# Dating



## charley

I am making some sites, so please help me translate to GERMAN.

DATING
DATING SERVICES
DATING SITES
ONLINE DATING
FREE ONLINE DATING
SINGLES DATING
FREE DATING
INTERNET DATING
ADULT DATING
CHRISTIAN DATING SERVICE
CHRISTIAN DATING 
DATING PERSONALS
ONLINE POKER

Is there any link which I can use to check this ?

Thank you.


----------



## Whodunit

Although it would be much better to have more context, I'll try it anyway:



charley said:


> I am making some sites, so please help me translate to GERMAN.
> 
> DATING - Date/Treffen
> DATING SERVICES Dienstleistungen für Dates
> DATING SITES Dating-Seiten
> ONLINE DATING Dates per Internet
> FREE ONLINE DATING kostenlose Dates im Internet
> SINGLES DATING Singletreffen
> FREE DATING kostenlose Dates
> INTERNET DATING Internet-Dating/Dates per Internet
> ADULT DATING Dates für Erwachsene
> CHRISTIAN DATING SERVICE Dienstleistungen für christliche Dates
> CHRISTIAN DATING christliche Dates
> DATING PERSONALS ?
> ONLINE POKER Online-Poker
> 
> Is there any link which I can use to check this ? Not that I know of ...
> 
> Thank you.


----------



## charley

These are some of the words I got for *dating*. Are they also correct?

DATIEREND
DATIERUNG
PARTNERSUCHE
VERABREDUNG


----------



## Kajjo

charley said:


> These are some of the words I got for *dating*. Are they also correct?
> 
> DATIEREND  not correct
> DATIERUNG not correct
> PARTNERSUCHE OK
> VERABREDUNG OK (see below)



In German the English "Dating" can be used, too, particularly for younger people seeking flirting and sexual encounters.

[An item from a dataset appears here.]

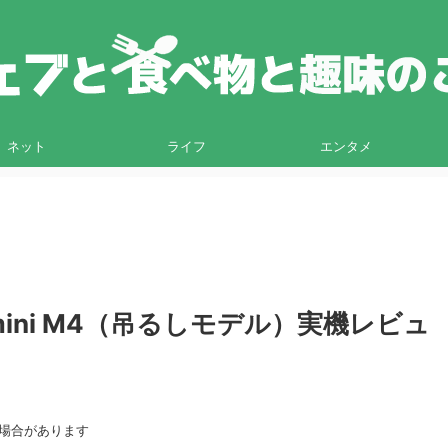
ネット
ライフ
エンタメ
c mini M4（吊るしモデル）実機レビュ
る場合があります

"Partnersuche" refers mostly to adults seeking partners for serious reasons rather than short-term encounters. Nowadays, it is sometimes used a euphemism for dating.

"Verabredung" can both mean making a date or appointment and does not have direct sexual implications. It probably does not fit your intention.

Kajjo


----------



## charley

> PARTNERSUCHE
> VERABREDUNG


 
Can I prefix ONLINE before them , so it mean ONLINE DATING?

Or is there a GERMAN word for ONLINE?


----------



## Kajjo

Yes, adding "Online" is fine in German. I would not recommend to use "Verabredung", though.

Kajjo


----------



## charley

Should I add a hyphen too? Like Online-partnersuche


----------



## Kajjo

Yes. Online-Partnersuche, Online-Spiele, ...

Kajjo


----------



## charley

What does it mean without the HYPHEN?


----------



## Kajjo

Compound nouns cannot be formed in German without hyphen. Thus, it has no other meaning, but it is just not possible or interpreted as incorrect orthography.

Kajjo


----------



## charley

Kajjo, are these correct ? Please make any corrections , also add the hyphens if necessary.



> DATING - Date/Treffen
> DATING SERVICES Dienstleistungen für Dates
> DATING SITES Dating-Seiten
> ONLINE DATING Dates per Internet
> FREE ONLINE DATING kostenlose Dates im Internet
> SINGLES DATING Singletreffen
> FREE DATING kostenlose Dates
> INTERNET DATING Internet-Dating/Dates per Internet
> ADULT DATING Dates für Erwachsene
> CHRISTIAN DATING SERVICE Dienstleistungen für christliche Dates
> CHRISTIAN DATING christliche Dates
> DATING PERSONALS ?
> ONLINE POKER Online-Poker


----------



## Kajjo

DATING - Dating/Date/Treffen
DATING SERVICES Dienstleistungen für Dates
DATING SITES Dating-Seiten
ONLINE DATING Online-Dating Dates per Internet
FREE ONLINE DATING kostenlose Dates im Internet
SINGLES DATING Singletreffen (see below!)
FREE DATING kostenlose Dates
INTERNET DATING Internet-Dating/Dates per Internet
ADULT DATING Dates für Erwachsene
CHRISTIAN DATING SERVICE Dienstleistungen für christliche Dates
CHRISTIAN DATING christliche Dates
DATING PERSONALS ?
ONLINE POKER Online-Poker

Difficult to do this without proper context. Please note:

1) If adolescent and young adults are your target group, in most cases the English phrases will do anyway, if not much better!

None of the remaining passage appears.